Some 3,200 new firms have opened their doors in Denver during the past four years, according to city estimates, contributing to more than 165,000 new jobs in the broader metro area and helping drive the unemployment rate to 4.1% in May, among the lowest for big metros in the nation.

Public improvements to lure millennials, such as building bike paths and revitalizing neighborhoods, can result in a nicer place to live, economists say, but for an economy to thrive, more fundamental investments are needed, including a well-connected airport, universities to train workers and a business base that attracts people from around the region, they note.

Those advantages are helping to power Denver’s growth.

“A city like Denver from the beginning was a central place,” said Mario Polèse, an urban economics professor at the Institut National de la Recherche Scientifique in Montreal. “It was destined to grow.”

 

Denver has long been a regional hub, with established industries such as oil and telecommunications that leaders have built upon to create thriving sectors such as energy information technology and digital health care.

While Denver is benefiting from a booming economy, residents are dealing with big-city problems such as traffic and skyrocketing rents.

Though rents remain well below New York and San Francisco, they jumped 7.8% last year to an average $986, the second highest increase among U.S. metros, behind San Jose, Calif., according to Reis, a real-estate research firm.  Some critics also are concerned that newcomers are out-competing Coloradans, who tend to be less educated than the recent transplants.

“We’re not growing our own talent fast enough,” said J.B. Holston,dean of the University of Denver’s engineering and computer science school and founder of the Blackstone Entrepreneurs Network, which focuses on scaling up Colorado’s promising companies.
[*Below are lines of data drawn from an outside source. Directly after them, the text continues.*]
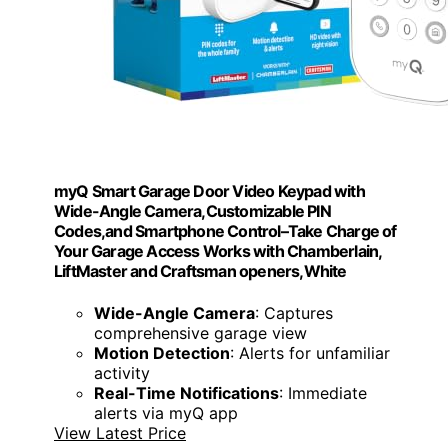
myQ Smart Garage Door Video Keypad with
Wide-Angle Camera,Customizable PIN
Codes,and Smartphone Control–Take Charge of
Your Garage Access Works with Chamberlain,
LiftMaster and Craftsman openers,White
Wide-Angle Camera
: Captures
comprehensive garage view
Motion Detection
: Alerts for unfamiliar
activity
Real-Time Notifications
: Immediate
alerts via myQ app
View Latest Price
Paul Washington, head of Denver’s Office of Economic Development, says officials are committed to spreading the city’s prosperity, building affordable housing and educating residents in disenfranchised neighborhoods.  They’re not giving up, however, on the millennial generation—those born roughly between 1980 and 2000.

“The influx of millennials is extremely important,” said Mr. Washington, adding they “bring energy and enthusiasm and optimism.”
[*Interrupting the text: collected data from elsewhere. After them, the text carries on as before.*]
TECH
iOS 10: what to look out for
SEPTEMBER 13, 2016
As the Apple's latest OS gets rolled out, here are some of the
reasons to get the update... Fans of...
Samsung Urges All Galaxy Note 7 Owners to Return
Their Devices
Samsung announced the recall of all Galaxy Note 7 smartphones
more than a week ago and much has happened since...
Craftsy, an online learning firm co-founded by former Bay Area residents, has gone from five employees in 2010 to 270. John Levisay,one of the company’s founders, said it made sense for the firm to settle in Denver because of the city’s lower operating costs, its big pool of engineers and growing interest from tech investors.

At IMA Financial Group, an insurance provider, young jeans-clad recruits are helping develop tech products. Since the company moved its headquarters near Union Station, a trendy transit hub, it is getting three times more applicants for every job it posts, says chief executive Rob Cohen.  New development, however, also is pushing some locals out. In Jefferson Park, a century-old residential neighborhood, 11 homes have been replaced with 65 townhouses on just one street.

Rafael Espinoza, who lives there and recently was elected to the Denver City Council after expressing concerns about gentrification, complains that the townhouses are unsightly and are making the area unaffordable.

“You shouldn’t be so fixated on bringing in the new revenue and the new warm bodies at the expense of having a diverse population,” he said.

In the River North Art District, Jim Mills, co-founder of an organic-produce cannery, has seen the former industrial strip transformed into a gathering spot for flip-flop-wearing hipsters and young entrepreneurs. It is the kind of customer Mr. Mills is targeting with his live-fermented Sriracha sauce and rosemary pears. As breweries and lofts sprawl closer to his warehouse, however, he worries he will no longer be able to afford to stay.

“It’s been both exciting and a little unnerving to see,” said Mr. Mills, an out-of-state migrant himself.